The first argument to a Python hook is always a mercurial.ui.ui object. The second is a repository object; at the moment, it is always an instance of mercurial.localrepo.localrepository. Following these two arguments are other keyword arguments. Which ones are passed in depends on the hook being called, but a hook can ignore arguments it doesn’t care about by dropping them into a keyword argument dict, as with ⋆⋆kwargs above.

10.6 Some hook examples

10.6.1 Writing meaningful commit messages

It’s hard to imagine a useful commit message being very short. The simple pretxncommit hook of figure 10.4 will prevent you from committing a changeset with a message that is less than ten bytes long.


1  $ cat .hg/hgrc
2  [hooks]
3  pretxncommit.msglen = test ‘hg tip --template {desc} | wc -c‘ -ge 10
4  $ echo a > a
5  $ hg add a
6  $ hg commit -A -m 'too short'
7  transaction abort!
8  rollback completed
9  abort: pretxncommit.msglen hook exited with status 1
10  $ hg commit -A -m 'long enough'

Figure 10.4: A hook that forbids overly short commit messages

10.6.2 Checking for trailing whitespace

An interesting use of a commit-related hook is to help you to write cleaner code. A simple example of “cleaner code” is the dictum that a change should not add any new lines of text that contain “trailing whitespace”. Trailing whitespace is a series of space and tab characters at the end of a line of text. In most cases, trailing whitespace is unnecessary, invisible noise, but it is occasionally problematic, and people often prefer to get rid of it.

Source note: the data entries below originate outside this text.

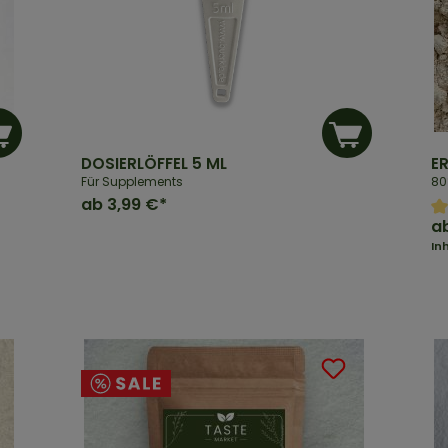
DOSIERLÖFFEL 5 ML
E
Für Supplements
80
ab
3,99 €*
a
In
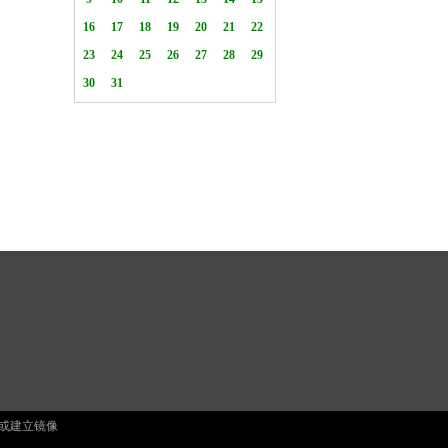
止复制或建立镜像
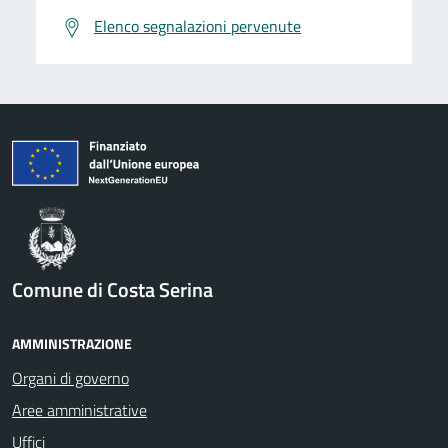
Elenco segnalazioni pervenute
Comune di Costa Serina
AMMINISTRAZIONE
Organi di governo
Aree amministrative
Uffici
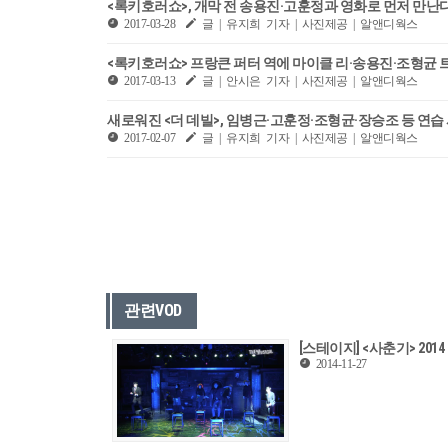
<록키호러쇼>, 개막 전 송용진·고훈정과 영화로 먼저 만난다
2017-03-28
글 | 유지희 기자 | 사진제공 | 알앤디웍스
<록키호러쇼> 프랑큰 퍼터 역에 마이클 리·송용진·조형균 
2017-03-13
글 | 안시은 기자 | 사진제공 | 알앤디웍스
새로워진 <더 데빌>, 임병근·고훈정·조형균·장승조 등 연습
2017-02-07
글 | 유지희 기자 | 사진제공 | 알앤디웍스
관련VOD
[스테이지] <사춘기> 201
2014-11-27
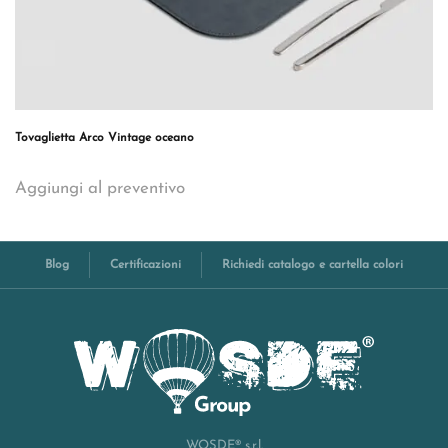
Tovaglietta Arco Vintage oceano
Aggiungi al preventivo
Blog
Certificazioni
Richiedi catalogo e cartella colori
WOSDE® s.r.l.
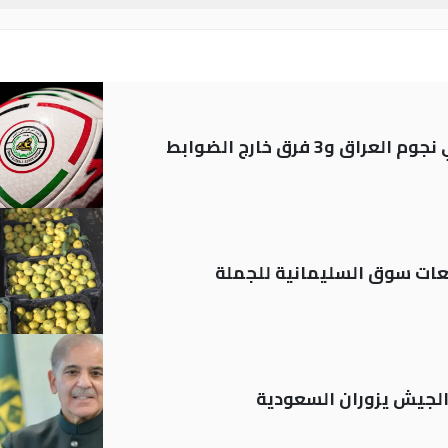
ات سوق السليمانية للجملة
 الجيش يزوران السعودية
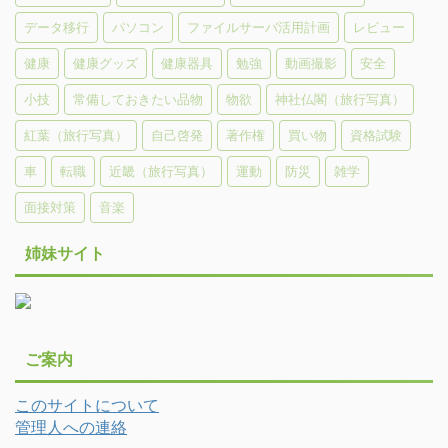
データ移行
パソコン
ファイルサーバ活用計画
レビュー
健康
健康グッズ
健康器具
勉強
動画撮影
安全
小技
常備しておきたい品物
物欲
神社仏閣（旅行写真）
紅葉（旅行写真）
自己啓発
著作権
買い物
資格試験
車
転職
近畿（旅行写真）
運動
防災
雑学
面接対策
音楽
姉妹サイト
ご案内
このサイトについて
管理人への連絡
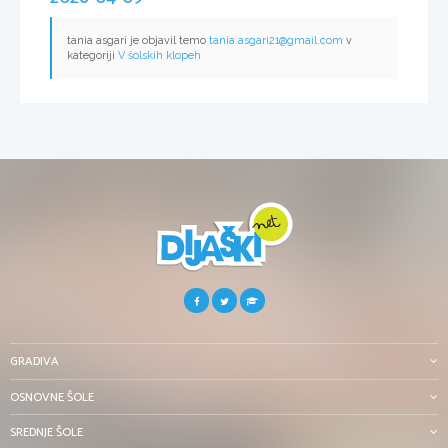
tania asgari je objavil temo
tania.asgari21@gmail.com
v
kategoriji
V šolskih klopeh
GRADIVA
OSNOVNE ŠOLE
SREDNJE ŠOLE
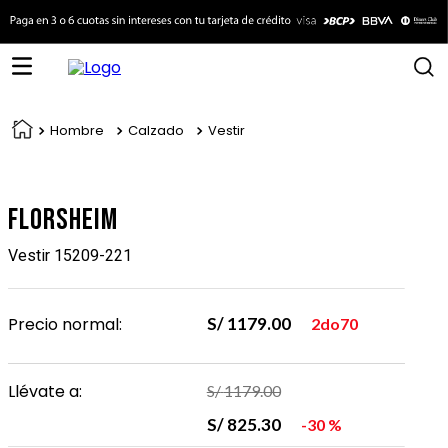
Hombre
Calzado
Vestir
Florsheim
Vestir 15209-221
Precio normal:
S/
1179
.
00
2do70
Llévate a:
S/
1179
.
00
S/
825
.
30
30 %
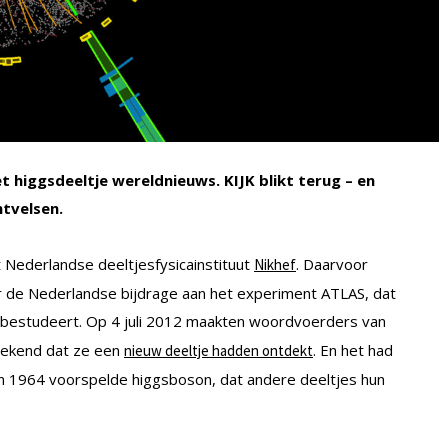
t higgsdeeltje wereldnieuws. KIJK blikt terug – en
ntvelsen.
t Nederlandse deeltjesfysicainstituut
. Daarvoor
Nikhef
or de Nederlandse bijdrage aan het experiment ATLAS, dat
bestudeert. Op 4 juli 2012 maakten woordvoerders van
bekend dat ze een
. En het had
nieuw deeltje hadden ontdekt
al in 1964 voorspelde higgsboson, dat andere deeltjes hun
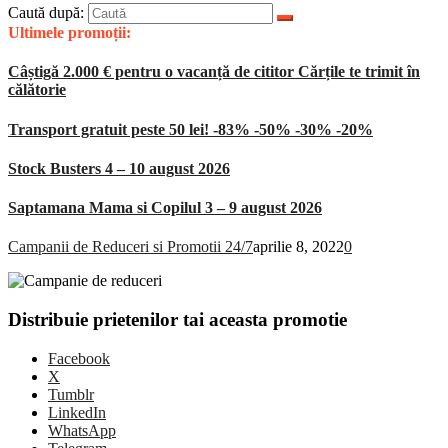
Caută după:
Ultimele promoții:
Câștigă 2.000 € pentru o vacanță de cititor Cărțile te trimit în
călătorie
Transport gratuit peste 50 lei! -83% -50% -30% -20%
Stock Busters 4 – 10 august 2026
Saptamana Mama si Copilul 3 – 9 august 2026
Campanii de Reduceri si Promotii 24/7
aprilie 8, 2022
0
Distribuie prietenilor tai aceasta promotie
Facebook
X
Tumblr
LinkedIn
WhatsApp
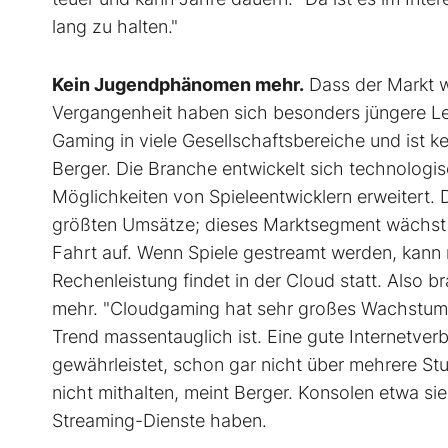
lang zu halten."
Kein Jugendphänomen mehr.
Dass der Markt we
Vergangenheit haben sich besonders jüngere Leut
Gaming in viele Gesellschaftsbereiche und ist k
Berger. Die Branche entwickelt sich technologis
Möglichkeiten von Spieleentwicklern erweitert. 
größten Umsätze; dieses Marktsegment wächst
Fahrt auf. Wenn Spiele gestreamt werden, kann 
Rechenleistung findet in der Cloud statt. Also 
mehr. "Cloudgaming hat sehr großes Wachstumsp
Trend massentauglich ist. Eine gute Internetverb
gewährleistet, schon gar nicht über mehrere S
nicht mithalten, meint Berger. Konsolen etwa s
Streaming-Dienste haben.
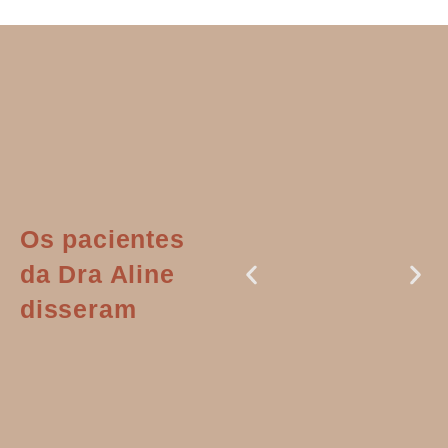
Os pacientes
da Dra Aline
disseram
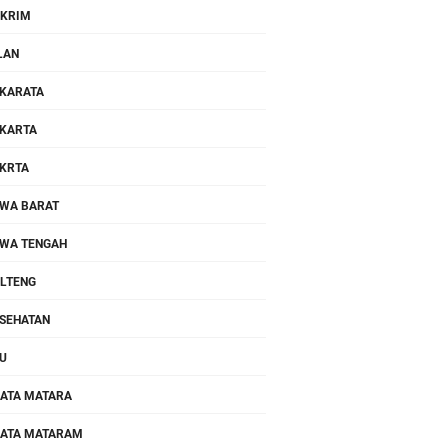
KRIM
LAN
KARATA
KARTA
KRTA
WA BARAT
WA TENGAH
LTENG
SEHATAN
U
ATA MATARA
ATA MATARAM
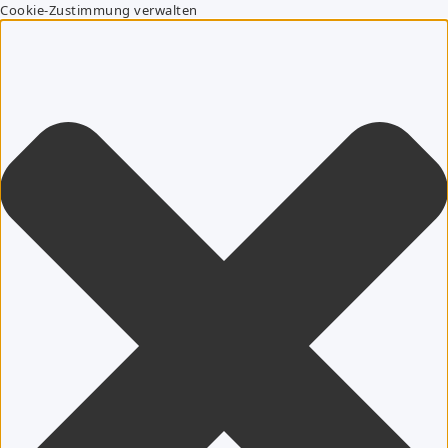
Cookie-Zustimmung verwalten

You can use either the precommit or pretxncommit hook to tell whether you have a trailing whitespace problem. If you use the precommit hook, the hook will not know which files you are committing, so it will have to check every modified file in the repository for trailing white space. If you want to commit a change to just the file foo, but the file bar contains trailing whitespace, doing a check in the precommit hook will prevent you from committing foo due to the problem with bar. This doesn’t seem right.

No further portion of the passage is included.